GOA is challenging the ATF’s frame and receiver rule (the “ghost gun” thing) in a North Dakota court.
The Chicago ban on laser sights is being challenged in a federal district court.
The Bruen Decision is a Big Deal
A few weeks ago, I wrote that Bruen was a narrow decision that was a nice win. I didn’t really think it would do much other than force “May Issue” states to become “Shall Issue” states. Shows how much I know.
I didn’t account for the power of Justice Clarence Thomas invoking the “text, history, and traditions” of the United States. That clause has clearly opened the floodgates to a torrent of challenges to the convoluted gun laws across the country. This stuff will go on for years, maybe decades.
Bruen creates an opportunity to go after the National Firearms Act of 1934 (NFA). It may even apply to things we haven’t thought of yet. It looks to be a true landmark decision emphatically stating the Second Amendment’s protections over the entire nation.

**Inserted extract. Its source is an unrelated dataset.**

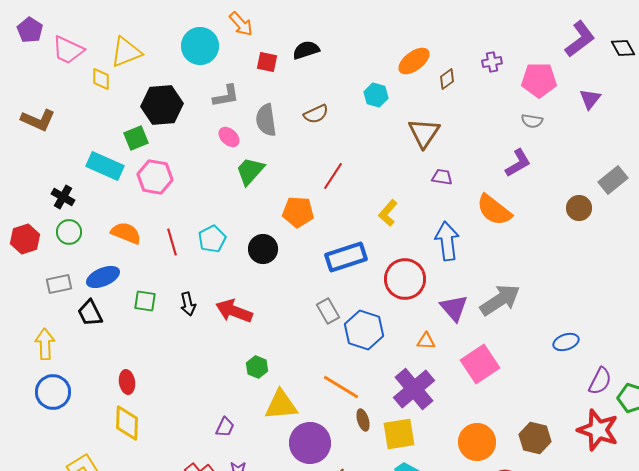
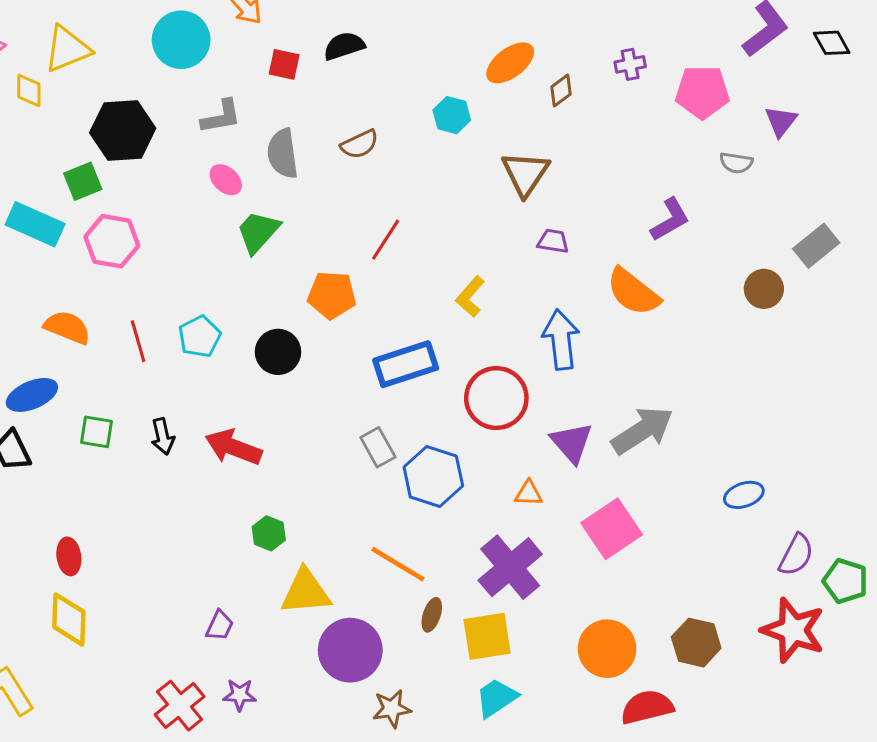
gray semicircle: (532, 121) -> (736, 163), moved
brown ellipse: (363, 420) -> (432, 615), turned 35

I support states’ rights as much as anyone. But not where the Constitution specifically asserts its authority. The Tenth Amendment reserves power for the states only if that power is not explicitly claimed by the Constitution. The Second Amendment does just that. “The right of the people to keep and bear arms, shall not be infringed” isn’t a request, nor is it a guideline. It means what it says, no matter how much Kathy Hochul, Gavin Newsome, and Joe Biden wish otherwise.